Homélie du cardinal André Vingt-Trois - Célébration de l’appel décisif des catéchumènes adultes à ND – Année C

Samedi 13 février 2016 - 10h00 - Notre-Dame de Paris

D’une certaine façon chaque catéchumène a un jour formulé intérieurement la prière de Bartimée. Des médiations de tous ordres y ont contribué. Devenir chrétien, c’est devenir témoin de la foi et reconnaître la nécessité de vivre dans la grâce de Dieu et la présence du Christ. Le baptême est une conversion, un appel à devenir une créature nouvelle dans le Christ, à changer sa manière de vivre. Les sacrements d’initiation sont sources de grâce, de joie et de paix.

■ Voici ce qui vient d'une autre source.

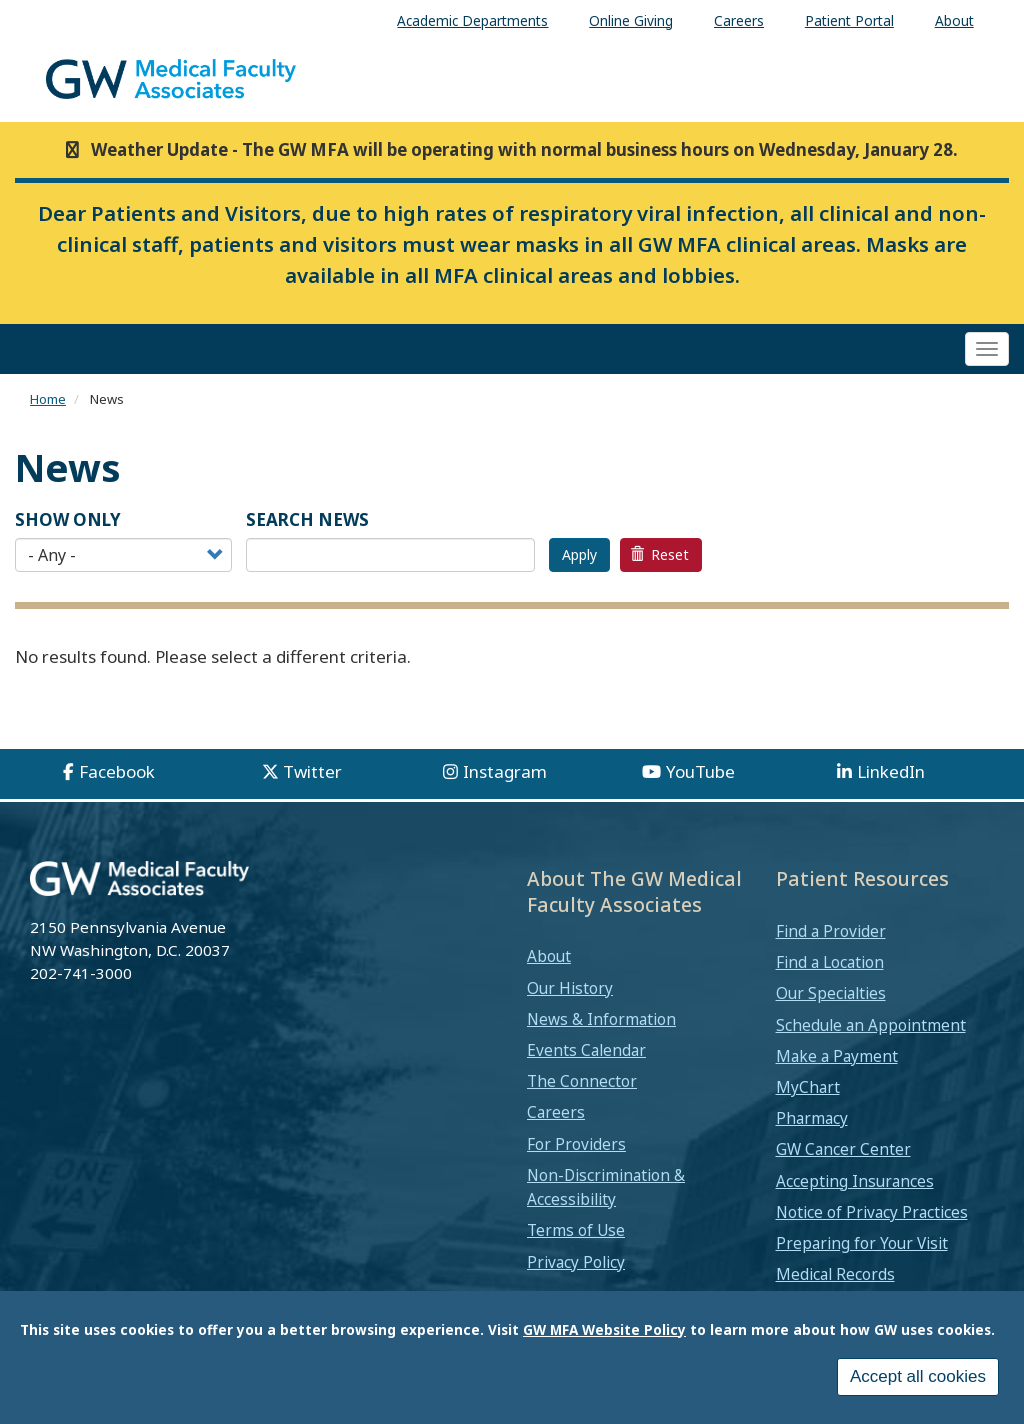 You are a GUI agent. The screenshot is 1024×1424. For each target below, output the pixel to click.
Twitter (312, 771)
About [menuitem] (954, 20)
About (549, 956)
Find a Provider (831, 931)
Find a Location (830, 962)
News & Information (601, 1019)
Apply (579, 554)
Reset (660, 554)
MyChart (808, 1087)
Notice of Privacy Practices (872, 1212)
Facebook (117, 771)
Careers (556, 1112)
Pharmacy (812, 1118)
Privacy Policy (576, 1262)
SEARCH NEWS (307, 519)
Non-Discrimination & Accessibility (606, 1187)
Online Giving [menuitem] (631, 20)
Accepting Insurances (855, 1181)
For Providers (576, 1144)
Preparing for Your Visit (862, 1243)
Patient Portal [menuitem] (849, 20)
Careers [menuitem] (739, 20)
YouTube (700, 771)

- Ep 4,17-32 ; Ps 24 ; Mc 10,46-52

Chers amis,

Chacun d’entre vous, à un moment ou à plusieurs moments de sa vie, a formulé en lui la prière de Bartimée : « Fils de David, aie pitié de moi ! » (Mc 10,47). Cette prière, qui monte du cœur de la détresse de l’homme, est la prière que chacun d’entre nous est malheureusement souvent appelé à prononcer devant la détresse dans laquelle il se trouve, ou dans laquelle il voit que se trouvent ses contemporains. Cet appel de détresse, en lisant les lettres que vous m’avez adressées, j’ai pu voir comment il était monté de votre cœur à partir de situations très différentes de votre vie, mais toutes marquées par l’expérience de l’impuissance dans laquelle vous vous trouviez de trouver vous-mêmes la solution aux problèmes de votre existence. Ce cri de détresse, ce cri du cœur, s’il a pu monter à vos lèvres, c’est dans la plupart des cas parce que dans le tréfonds de votre mémoire, restaient les traces d’un signe de la foi dont vous aviez été les témoins et les bénéficiaires, soit par le biais de votre entourage familiale, soit par la tradition de grands-parents qui vous ont appris quelques prières, soit encore par le témoignage des chrétiens que vous avez pu rencontrer et dont vous avez pu apprécier comment la foi au Christ avait transformé leur vie.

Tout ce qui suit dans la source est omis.